Item-Based Testing in the 20th Century

The use of standardized testing continued to rise in popularity in the decades after Binet’s and Yerkes’ tests, yet the practice lacked in efficiency due to the limitations of scoring technology. It was nearly impossible to score large quantities of tests until the 1950s, when optical scoring machines became more widely available (Weiss, 2). These machines, using Optical Character Recognition (OCR) technology, were the early relatives of the extremely popular Scantron testing technology. Scantron, who popularized the use of #2 pencils in test settings, “reads pencil marks and converts them into a computer-usable form” and revolutionized the testing industry (Macmillan Science Library, 1). Without OCR technology, efficient grading of widespread standardized tests such as the SAT and GRE would not be possible.

With this advance in technology, test development became much more regulated, as large numbers of exams could be administered, collected and analyzed quickly. As seen in the below image the process is cyclical: Tests are designed and delivered based off of the item bank; once the results are collected, the data can be analyzed to feed the item bank with statistical information based on results; changes to the item bank are made as needed, and the cycle continues each time the items are used.

The Test Development Cycle (Weiss, 2)

Even with this method in place, it was not until the 1960s and 1970s, with the advent of computers and personal computers, that item-based testing could truly be measured effectively. And not until the mid-1980s could test item banks be stored, along with their statistical data, effectively in spreadsheets and in software. However, item bank storage, organization, and analysis were not the only revolutionary uses of computers for item-based testing; today, item-based assessment continues to evolve via computer-based assessment and adaptive learning technologies (Weiss, 3-4).

Item-Based Testing Today

By the 1990s, state-mandated tests based on more rigorous content and performance standards in different subject areas had become widespread. Since the American Federation of Teachers began tracking the use of these standards-based tests in 1995, the number of states using or planning to use this form of assessment has risen by almost 50 percent, from 33 to 49 (Weiss, 2-3).

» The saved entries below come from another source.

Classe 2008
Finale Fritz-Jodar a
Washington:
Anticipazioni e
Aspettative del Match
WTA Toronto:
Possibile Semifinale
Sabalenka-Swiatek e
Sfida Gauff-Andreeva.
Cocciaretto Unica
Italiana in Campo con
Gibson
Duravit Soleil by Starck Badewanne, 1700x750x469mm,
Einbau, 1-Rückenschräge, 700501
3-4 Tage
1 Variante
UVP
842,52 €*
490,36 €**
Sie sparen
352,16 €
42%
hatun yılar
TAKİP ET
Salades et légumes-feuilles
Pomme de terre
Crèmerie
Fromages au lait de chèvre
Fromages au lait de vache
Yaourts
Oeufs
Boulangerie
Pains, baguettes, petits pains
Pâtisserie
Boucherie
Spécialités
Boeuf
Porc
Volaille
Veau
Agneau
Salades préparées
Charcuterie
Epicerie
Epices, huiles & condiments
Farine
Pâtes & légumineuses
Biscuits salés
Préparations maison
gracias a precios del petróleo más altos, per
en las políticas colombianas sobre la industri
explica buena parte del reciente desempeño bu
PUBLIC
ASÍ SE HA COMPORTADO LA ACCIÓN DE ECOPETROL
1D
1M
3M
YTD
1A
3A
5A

Through the 1980s and into the 1990s, state-mandated criterion-referenced item-based assessment rose to prominence, and remain so today (Clarke). National standards-based testing initiatives, such as the Common Core State Standards (CCSS), dictate learning criterion for language arts and mathematics comprehension in elementary and secondary education students across the country. In order to measure selected criterion-based standards, each item must measure a unique knowledge, ability or skill (Gorin). Item types vary from selection-based items such as multiple choice, true/false, and fill-in-the-blank, where the student selects the correct answer out of a set of provided choices, to open-ended items where the student responds in his or er own words to the question or prompt.

While selection-based item types were at one point considered to test lower-level thinking (Hollingworth), improvements in assessment creation result in more complex questions. Some strong examples of technology enhanced standards-based items can be seen in those used in Partnership for Assessment of Readiness for College and Careers (PARCC) assessments. Their selection-based item types include Evidence-Based Selected Response (EBSR) and Technology-Enhanced Construction Response (TECR). Below you will see examples from their language arts standards-based assessments, both of which closely correlate to a specific standard, such as Standard 1, which “asks students to support answers with explicit textual evidence” (PARCC, 2).

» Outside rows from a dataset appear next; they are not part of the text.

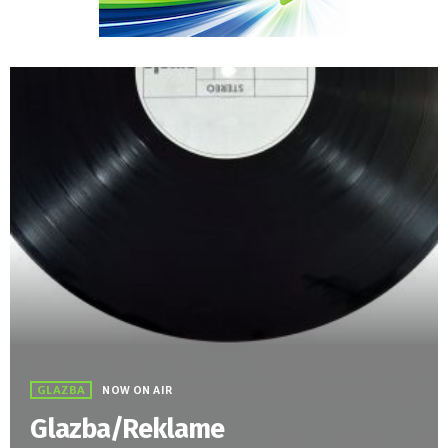
GLAZBA
NOW ON AIR
Glazba/Reklame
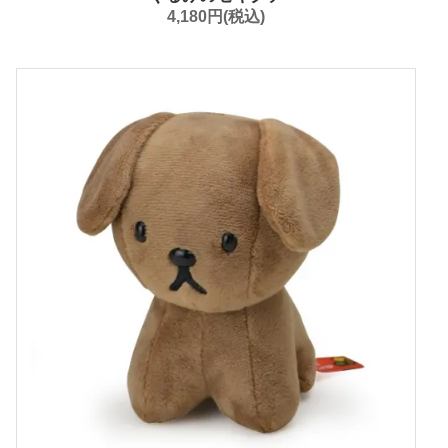
4,180円(税込)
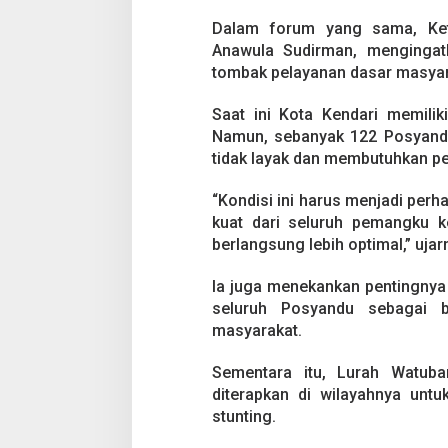
Dalam forum yang sama, Ket
Anawula Sudirman, mengingat
tombak pelayanan dasar masyar
Saat ini Kota Kendari memilik
Namun, sebanyak 122 Posyandu
tidak layak dan membutuhkan pe
“Kondisi ini harus menjadi pe
kuat dari seluruh pemangku k
berlangsung lebih optimal,” ujar
Ia juga menekankan pentingnya
seluruh Posyandu sebagai b
masyarakat.
Sementara itu, Lurah Watub
diterapkan di wilayahnya unt
stunting.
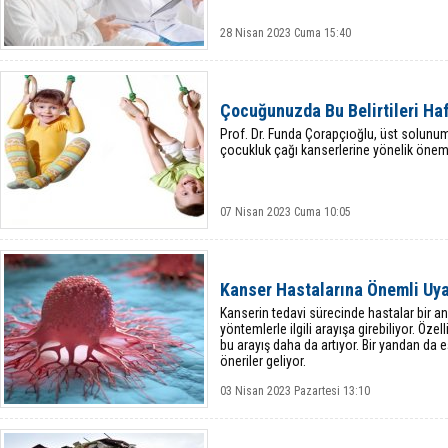
28 Nisan 2023 Cuma 15:40
Çocuğunuzda Bu Belirtileri Ha
Prof. Dr. Funda Çorapçıoğlu, üst solunum 
çocukluk çağı kanserlerine yönelik öneml
07 Nisan 2023 Cuma 10:05
Kanser Hastalarına Önemli Uya
Kanserin tedavi sürecinde hastalar bir an
yöntemlerle ilgili arayışa girebiliyor. Özel
bu arayış daha da artıyor. Bir yandan da 
öneriler geliyor.
03 Nisan 2023 Pazartesi 13:10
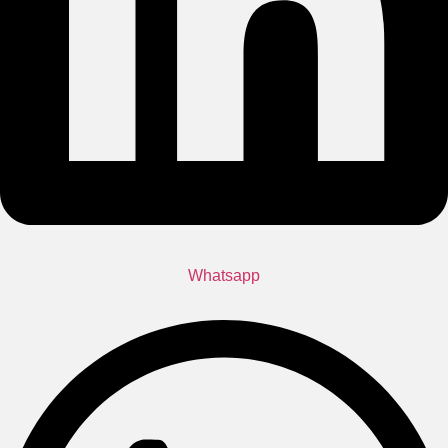
Whatsapp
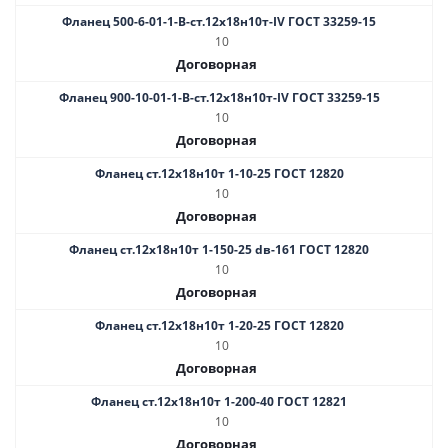
Фланец 500-6-01-1-В-ст.12х18н10т-IV ГОСТ 33259-15
10
Договорная
Фланец 900-10-01-1-В-ст.12х18н10т-IV ГОСТ 33259-15
10
Договорная
Фланец ст.12х18н10т 1-10-25 ГОСТ 12820
10
Договорная
Фланец ст.12х18н10т 1-150-25 dв-161 ГОСТ 12820
10
Договорная
Фланец ст.12х18н10т 1-20-25 ГОСТ 12820
10
Договорная
Фланец ст.12х18н10т 1-200-40 ГОСТ 12821
10
Договорная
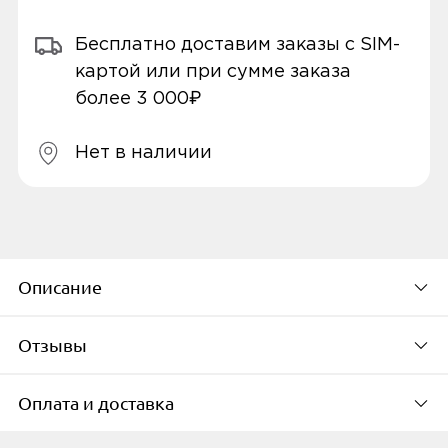
Бесплатно доставим заказы с SIM-
картой или при сумме заказа
более 3 000₽
Нет в наличии
Описание
Отзывы
Умная кнопка Aqara T1 (1 кнопка, радиус
действия 10 м, белый, WB-R02D)
Оплата и доставка
По популярности
Компактное и удобное устройство для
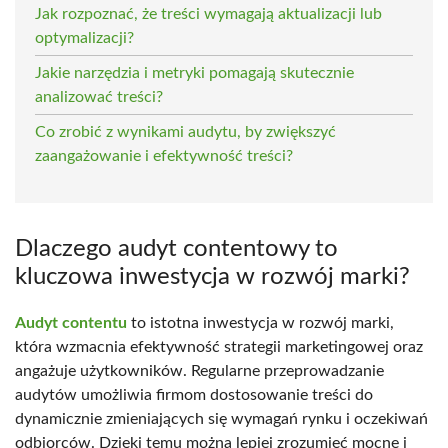
Jak rozpoznać, że treści wymagają aktualizacji lub
optymalizacji?
Jakie narzędzia i metryki pomagają skutecznie
analizować treści?
Co zrobić z wynikami audytu, by zwiększyć
zaangażowanie i efektywność treści?
Dlaczego audyt contentowy to
kluczowa inwestycja w rozwój marki?
Audyt contentu
to istotna inwestycja w rozwój marki,
która wzmacnia efektywność strategii marketingowej oraz
angażuje użytkowników. Regularne przeprowadzanie
audytów umożliwia firmom dostosowanie treści do
dynamicznie zmieniających się wymagań rynku i oczekiwań
odbiorców. Dzięki temu można lepiej zrozumieć mocne i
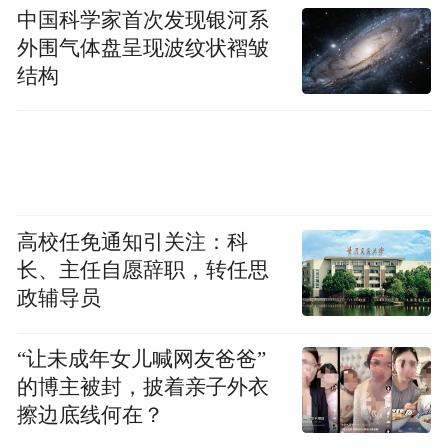
中国科学家首次发现银河系
外围气体盘呈现波纹状褶皱
结构
高校任免通知引关注：科
长、主任自愿辞职，转任思
政辅导员
“让未成年女儿喊网友爸爸”
的博主被封，披着亲子外衣
擦边底线何在？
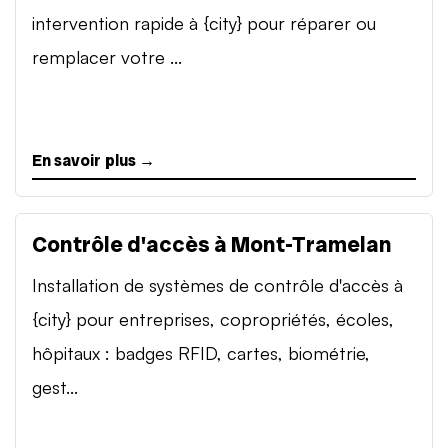
intervention rapide à {city} pour réparer ou
remplacer votre ...
En savoir plus →
Contrôle d'accès à Mont-Tramelan
Installation de systèmes de contrôle d'accès à
{city} pour entreprises, copropriétés, écoles,
hôpitaux : badges RFID, cartes, biométrie,
gest...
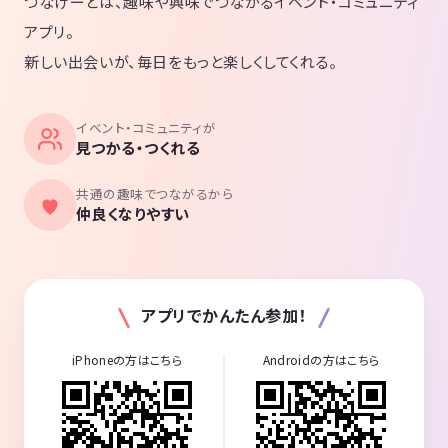
つなげーとは、趣味や興味でつながるイベント・コミュニティ
アプリ。
新しい出会いが、毎日をもっと楽しくしてくれる。
イベント・コミュニティが
見つかる・つくれる
共通の趣味でつながるから
仲良くなりやすい
アプリでかんたん参加！
iPhoneの方はこちら
Androidの方はこちら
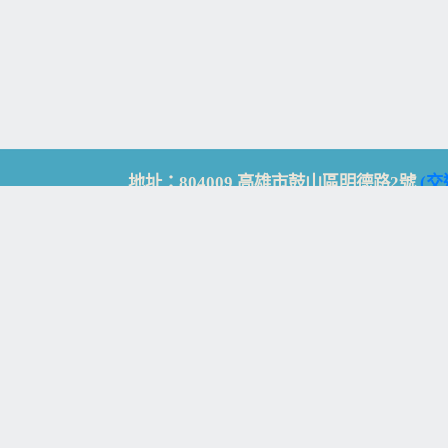
地址：804009 高雄市鼓山區明德路2號
(交
Address: No. 2, Mingde Rd., Gushan Dist., K
電話：07-5213258
(
分機表
)
傳真：07-5213259
【
Web_Phone_Call
】
瀏覽總計：
15330381
資訊安全
免責及隱私權宣告
版權所有：高雄市立鼓山高級中學
© Zsystem Design.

EBSR items follow the format of a traditional multiple choice selection-based item; however, where it differs is how and what it is measuring (Conrad-Curry). The first part of the item tests accuracy and comprehension of a written passage, while the second part asks the student to select the passage that best illustrates their comprehension. EBSR items allow for partial and full credit, weighing each part equally with one point each.

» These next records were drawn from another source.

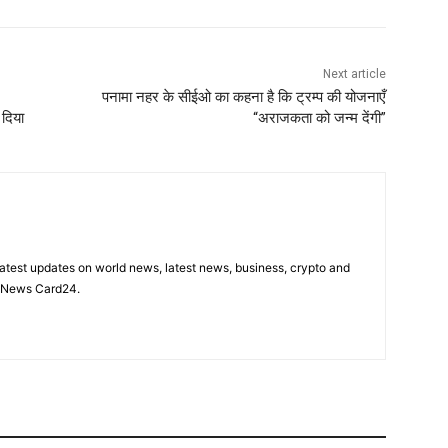
Next article
पनामा नहर के सीईओ का कहना है कि ट्रम्प की योजनाएँ
 दिया
“अराजकता को जन्म देंगी”
latest updates on world news, latest news, business, crypto and
n News Card24.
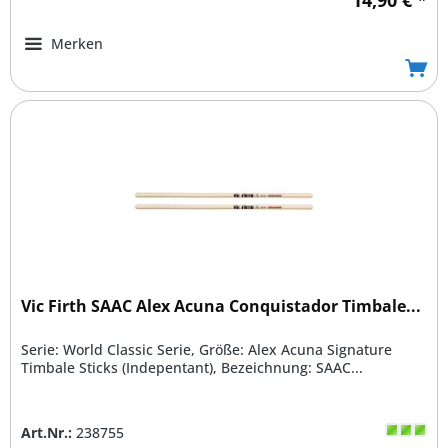
Merken
Vic Firth SAAC Alex Acuna Conquistador Timbale...
Serie: World Classic Serie, Größe: Alex Acuna Signature
Timbale Sticks (Indepentant), Bezeichnung: SAAC...
Art.Nr.:
238755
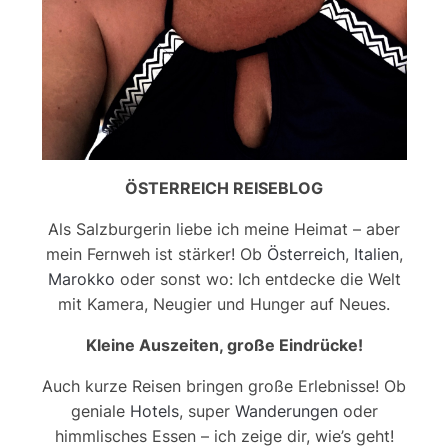
ÖSTERREICH REISEBLOG
Als Salzburgerin liebe ich meine Heimat – aber
mein Fernweh ist stärker! Ob
Österreich
,
Italien
,
Marokko
oder sonst wo: Ich entdecke die Welt
mit Kamera, Neugier und Hunger auf Neues.
Kleine Auszeiten, große Eindrücke!
Auch kurze Reisen bringen große Erlebnisse! Ob
geniale
Hotels
, super
Wanderungen
oder
himmlisches Essen – ich zeige dir, wie’s geht!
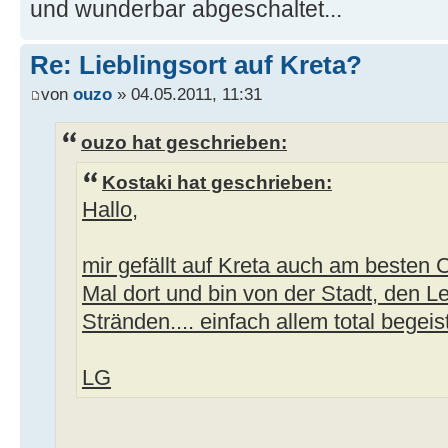
und wunderbar abgeschaltet...
Re: Lieblingsort auf Kreta?
von
ouzo
» 04.05.2011, 11:31
ouzo hat geschrieben:
Kostaki hat geschrieben:
Hallo,
mir gefällt auf Kreta auch am besten 
Mal dort und bin von der Stadt, den 
Stränden.... einfach allem total begeist
LG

Sample EBSR test item (PARCC)

The TECR item is very similar to the EBSR except it allows the student more autonomy. As seen in Part B and C of the sample item, the student must drag and drop the correct passage rather than selecting from a given list of candidates.

Sample TECR Test Item (PARCC)

Where in the past, student process was inferred by item selection, the use of TECR items allows students to select the specific sentences of the passage from which their answer to Part A derives. While similar to EBSR, this allows the student even more autonomy and provides a closer look into the student’s process of selecting their answer. These items’ ability to more accurately and creatively measure criterion standards illustrates the advances in item-based assessment technology (The PARCC Assessment).

The Future of Item-Based Assessment

While the TECR and EBSR test items use technology to reinvent item construction , technology is also being used to improve measurement of statistical data each item provides and thereby adapting items to match students’ abilities.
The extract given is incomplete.